PROBLEM STATEMENT
Give the data again exactly as it appears, excluding any pictures.

Stored items:
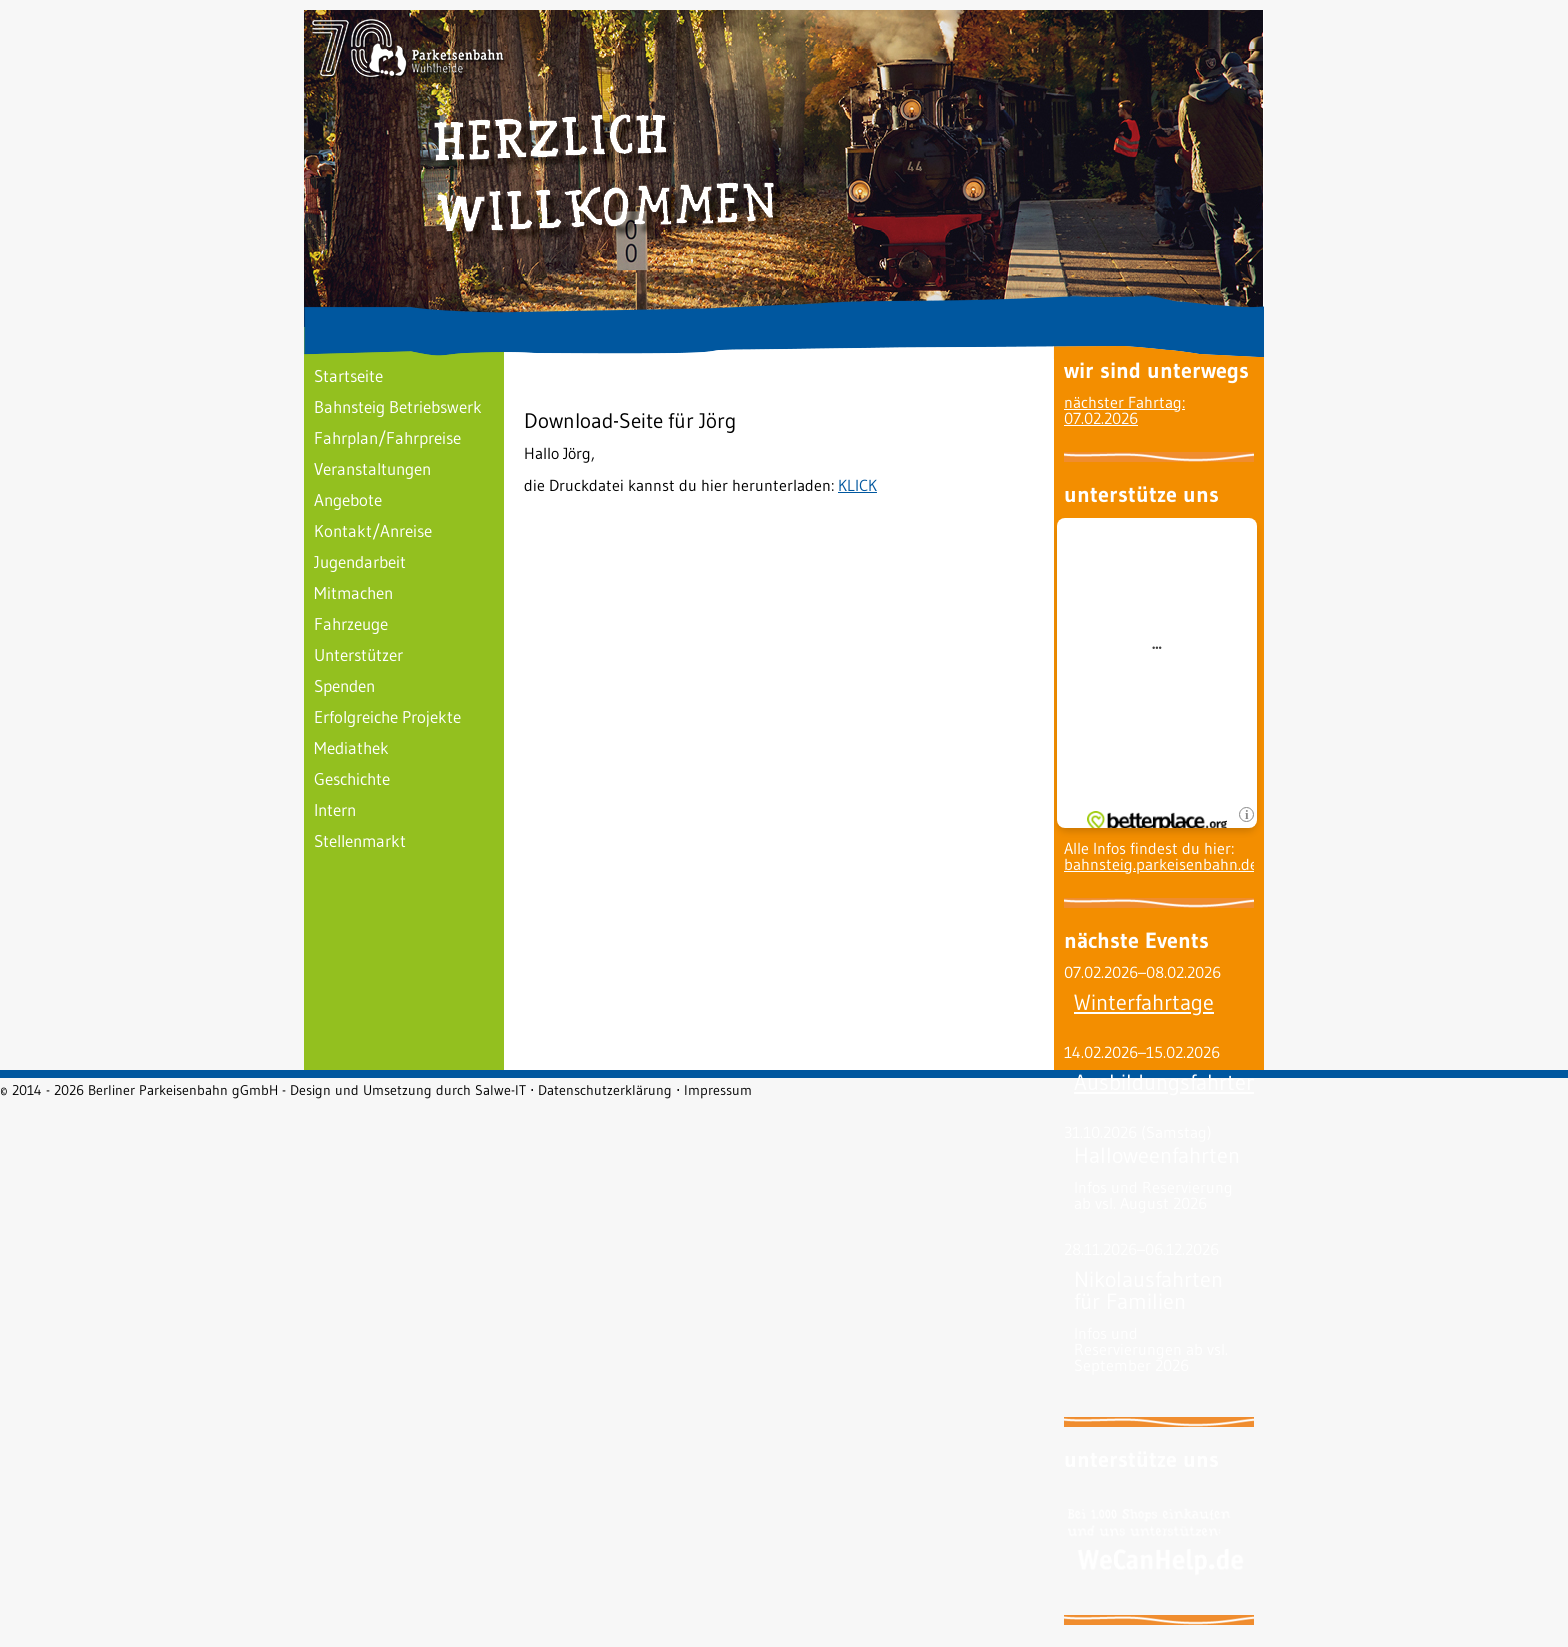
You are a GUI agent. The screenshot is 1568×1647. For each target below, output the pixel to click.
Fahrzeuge (351, 623)
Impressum (718, 1090)
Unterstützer (358, 654)
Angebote (348, 499)
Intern (335, 809)
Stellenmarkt (360, 840)
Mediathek (351, 747)
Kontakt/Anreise (373, 530)
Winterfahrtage (1144, 1002)
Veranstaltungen (372, 468)
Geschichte (352, 778)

TASK OUTPUT
You are a GUI agent. The screenshot is 1568×1647. For each target below, output the pixel to click.
Fahrzeuge (351, 623)
Impressum (718, 1090)
Unterstützer (358, 654)
Angebote (348, 499)
Intern (335, 809)
Stellenmarkt (360, 840)
Mediathek (351, 747)
Kontakt/Anreise (373, 530)
Winterfahrtage (1144, 1002)
Veranstaltungen (372, 468)
Geschichte (352, 778)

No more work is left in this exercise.